This is another human failing that is NOT uncommon, to trust your friends above others is only human. Where Davis failed is that he continued to trust his friends even when they failed. Not an unadmirable condition if it was foolish. Lincoln on the other hand had no such attachments to his commander.
"Lincoln tried to micromanage too. When he finally let go of the reins and gave em to Grant,"
Lincoln did not cease to micromanage the war after he found Grant. We are aware of the political patrionage that got Grant his position superceeding even Hallacks authority. But that aside, Grant fought the "Terrible Math" war that Lincoln wanted fought.
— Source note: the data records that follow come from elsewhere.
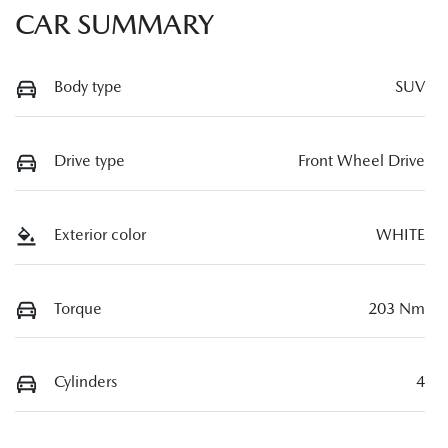
CAR SUMMARY
Body type
SUV
Drive type
Front Wheel Drive
Exterior color
WHITE
Torque
203 Nm
Cylinders
4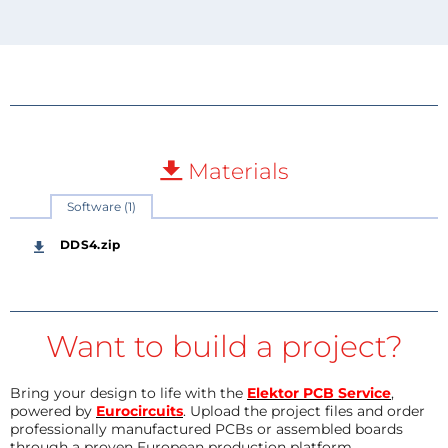
Materials
Software (1)
DDS4.zip
Want to build a project?
Bring your design to life with the
Elektor PCB Service
,
powered by
Eurocircuits
. Upload the project files and order
professionally manufactured PCBs or assembled boards
through a proven European production platform.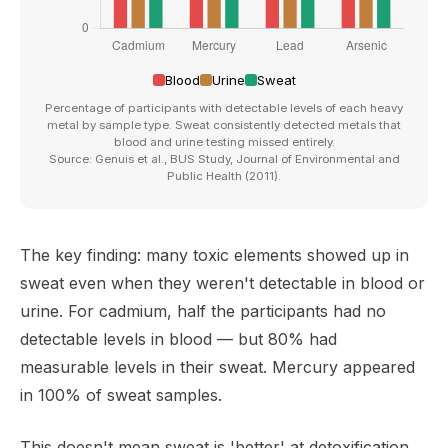
Blood
Urine
Sweat
Percentage of participants with detectable levels of each heavy
metal by sample type. Sweat consistently detected metals that
blood and urine testing missed entirely.
Source: Genuis et al., BUS Study, Journal of Environmental and
Public Health (2011).
The key finding: many toxic elements showed up in
sweat even when they weren't detectable in blood or
urine. For cadmium, half the participants had no
detectable levels in blood — but 80% had
measurable levels in their sweat. Mercury appeared
in 100% of sweat samples.
This doesn't mean sweat is 'better' at detoxification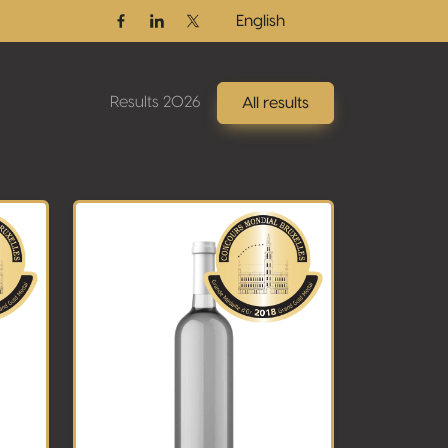
English
Facebook
Linkedin
Twitter / X
Results 2026
All results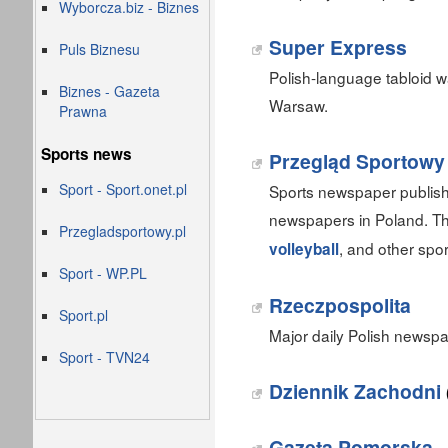
Wyborcza.biz - Biznes
Super Express
Puls Biznesu
Polish-language tabloid 
Biznes - Gazeta
Warsaw.
Prawna
Sports news
Przegląd Sportowy
Sport - Sport.onet.pl
Sports newspaper publish
newspapers in Poland. T
Przegladsportowy.pl
, and other spor
volleyball
Sport - WP.PL
Rzeczpospolita
Sport.pl
Major daily Polish newsp
Sport - TVN24
Dziennik Zachodni
Gazeta Pomorska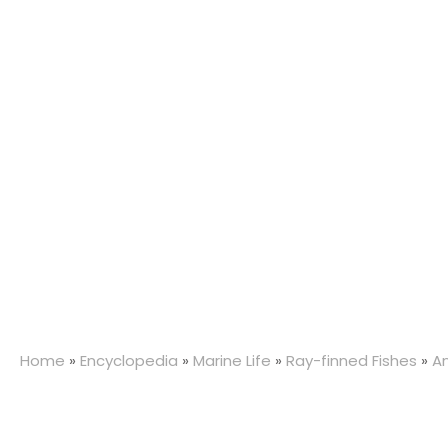
Home
»
Encyclopedia
»
Marine Life
»
Ray-finned Fishes
»
An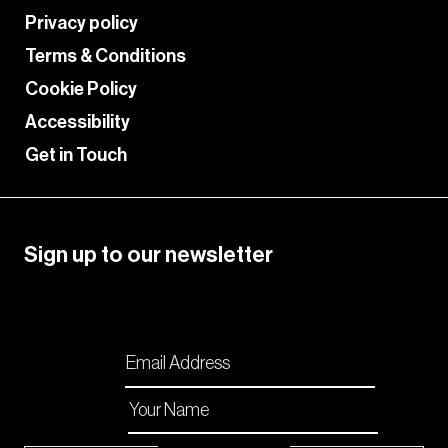
Privacy policy
Terms & Conditions
Cookie Policy
Accessibility
Get in Touch
Sign up to our newsletter
Please enable JavaScript in your browser to
complete this form.
Email
*
Name
*
Checkboxes
*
In other word it didn't matter how many casualities it took, the object was simply to destroy Lee's Army any way Grant could. Taking massive casualities like Grant did in May of 1864 when he suffered 64,000 killed, wounded and missing, was something that any good Army Commander, even today, does not want to do. The good ones always want to accomplish the objective with as few casualities as possible.
I will remind everyone that Grant was called "Butcher" by his own army, because of his dogged tactic in which he was not smart enough to withdraw or for making ill advised assualts such as Cold Harbor. BUT, that was Lincoln's overall directive, which he so stated after the Burnside failure at Fredericksburg in Dec. 1862, Why he pressed Hooker after Chancellorsville, and Meade after Gettysburg to press Lee, that caused Grant to operate in this manner.
So yes Lincoln was very much managing the War with Grant in commsnd. Grant was fighting Lincoln's style of war until Lee got into the trenches at Petersburg.